WHAT IS REQUIRED
Copy the line with "in 2.17 genoemde vennootschappen van klager." and all lines following it through the last line of the entries, exactly as written.

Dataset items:
• • • • • • •
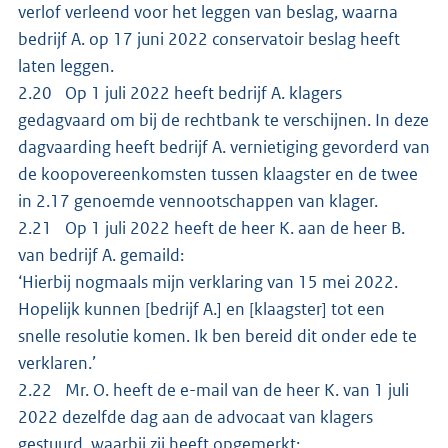
verlof verleend voor het leggen van beslag, waarna
bedrijf A. op 17 juni 2022 conservatoir beslag heeft
laten leggen.
2.20 Op 1 juli 2022 heeft bedrijf A. klagers
gedagvaard om bij de rechtbank te verschijnen. In deze
dagvaarding heeft bedrijf A. vernietiging gevorderd van
de koopovereenkomsten tussen klaagster en de twee
in 2.17 genoemde vennootschappen van klager.
2.21 Op 1 juli 2022 heeft de heer K. aan de heer B.
van bedrijf A. gemaild:
‘Hierbij nogmaals mijn verklaring van 15 mei 2022.
Hopelijk kunnen [bedrijf A.] en [klaagster] tot een
snelle resolutie komen. Ik ben bereid dit onder ede te
verklaren.’
2.22 Mr. O. heeft de e-mail van de heer K. van 1 juli
2022 dezelfde dag aan de advocaat van klagers
gestuurd, waarbij zij heeft opgemerkt:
• • • • • • •
TASK RESULT
in 2.17 genoemde vennootschappen van klager.
2.21 Op 1 juli 2022 heeft de heer K. aan de heer B.
van bedrijf A. gemaild:
‘Hierbij nogmaals mijn verklaring van 15 mei 2022.
Hopelijk kunnen [bedrijf A.] en [klaagster] tot een
snelle resolutie komen. Ik ben bereid dit onder ede te
verklaren.’
2.22 Mr. O. heeft de e-mail van de heer K. van 1 juli
2022 dezelfde dag aan de advocaat van klagers
gestuurd, waarbij zij heeft opgemerkt:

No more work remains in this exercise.